Ahem…is this thing on?

It’s been awhile, my friends. Almost a decade. It took another baby, a career pivot, then another, then deciding on a career break to get me back here. Here I am. Still on my same ish. Planning. Cooking. Did I mention I MOVED? (The kitchen is still small.) Wait, did I mention that I’m not even a lawyer anymore? Does this blog title even make sense?

It’s me, unfiltered, drinking a “Life Event” wined on my wonderful porch two days into my sabbatical!

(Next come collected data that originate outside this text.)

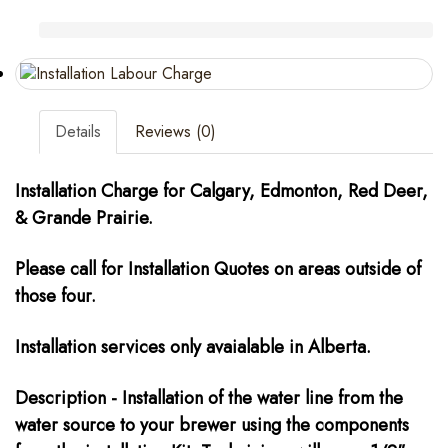
Details
Reviews (0)
Installation Charge for Calgary, Edmonton, Red Deer,
&
Grande Prairie.
Please call for Installation Quotes on areas outside of
those four.
Installation services only avaialable in Alberta.
Description - Installation of the water line from the
water source to your brewer using the components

But, it’s the job loss thing that has me back here. I have time on my hands. Those kiddos are in school all day, I’m allowing myself a little break, and here I am…menu planning. Kids need to eat, I suppose.

Another new life update? Beebs has become a vegetarian. I’ve always dabbled (meatless Monday anyone?), but this is a new challenge. I basically cook almost entirely vegetarian now, so I’m constantly looking for new veggie-friendly recipes. Let me be honest, friends, there have been A LOT of misses. Still, we persist. I feel grateful that she decided to go vegetarian during soup season. (Who else is here for midwestern fall food likes soups and chilis?)

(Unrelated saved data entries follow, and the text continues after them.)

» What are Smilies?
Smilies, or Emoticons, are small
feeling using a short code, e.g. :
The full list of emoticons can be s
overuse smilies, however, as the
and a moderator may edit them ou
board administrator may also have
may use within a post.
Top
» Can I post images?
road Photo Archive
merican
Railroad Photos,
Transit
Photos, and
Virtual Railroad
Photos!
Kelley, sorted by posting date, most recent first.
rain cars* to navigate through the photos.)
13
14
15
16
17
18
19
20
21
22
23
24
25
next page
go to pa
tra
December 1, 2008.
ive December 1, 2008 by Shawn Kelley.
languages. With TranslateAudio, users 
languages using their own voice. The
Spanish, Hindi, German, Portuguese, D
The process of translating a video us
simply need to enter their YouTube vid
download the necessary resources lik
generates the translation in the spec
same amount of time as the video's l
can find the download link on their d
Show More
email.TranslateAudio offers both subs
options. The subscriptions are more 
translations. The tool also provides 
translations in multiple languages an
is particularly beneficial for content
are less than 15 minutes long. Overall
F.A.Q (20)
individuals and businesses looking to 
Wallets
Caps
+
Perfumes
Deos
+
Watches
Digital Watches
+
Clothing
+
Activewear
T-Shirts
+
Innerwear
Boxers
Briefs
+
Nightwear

Since I have this time on my hands, I figured I’d dust off this old blog and start sharing my meal plans with you all. (All one of you. Maybe my mom still follows? Shoot, she has a new email address, maybe not.) Screaming the meal plans into the void it is!

This week:

Sunday: Comforting Tuscan White Bean Chickpea Soup (I cheated and bought a bread, but for posterity sake, make this bread to go with any of your soups this fall. It’s tops and so easy.)

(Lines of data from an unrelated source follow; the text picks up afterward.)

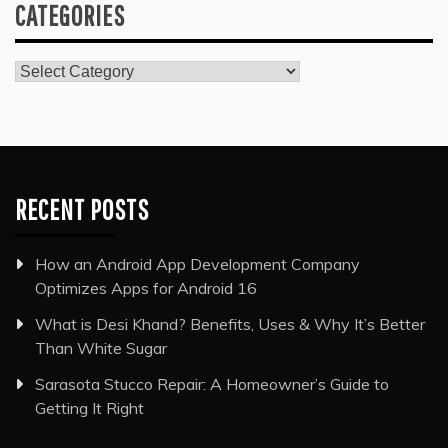
CATEGORIES
Categories
RECENT POSTS
How an Android App Development Company
Optimizes Apps for Android 16
What is Desi Khand? Benefits, Uses & Why It’s Better
Than White Sugar
Sarasota Stucco Repair: A Homeowner’s Guide to
Getting It Right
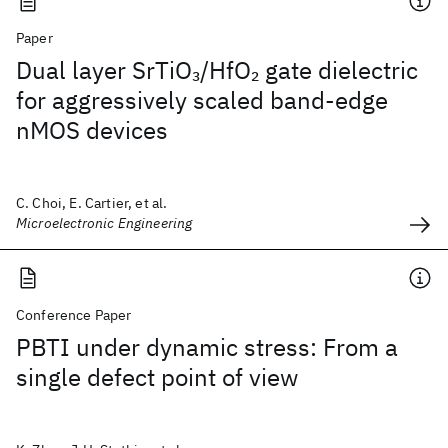
Paper
Dual layer SrTiO
/HfO
gate dielectric
3
2
for aggressively scaled band-edge
nMOS devices
C. Choi, E. Cartier, et al.
Microelectronic Engineering
Conference Paper
PBTI under dynamic stress: From a
single defect point of view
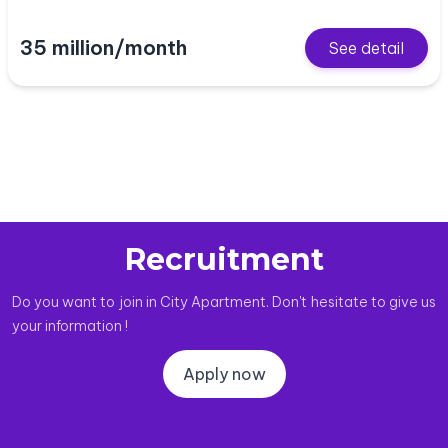
35 million/month
See detail
Recruitment
Do you want to join in City Apartment. Don't hesitate to give us
your information !
Apply now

Monday: Slow-Cooker Tofu Butter Chicken I loved this one. Kids thought it was maybe a bit spicy. But slow cooker? Yes please. Served with rice and some of that great mini naan bread you can get from Aldi.

Tuesday: Tacos are still the theme…probably doing some taco bowls with faux taco meat, rice, sweet potatoes, and quesadillas for the kids.

Wednesday: Leftovers! Also known as if it’s in the fridge, it’s fair game.

Thursday: Mark Bittman’s Braised Lentils. We find a ton of recipes in his How to Cook Everything Vegetarian cookbook. I highly recommend. They are not the most simple recipes, but the flavors are incredible.

Friday: By this time of the week, I’m lazy. Pizza it is. Or leftovers.

Saturday: I didn’t get that far. Check back next week!

Nice to be back, my friends. I’ve missed you!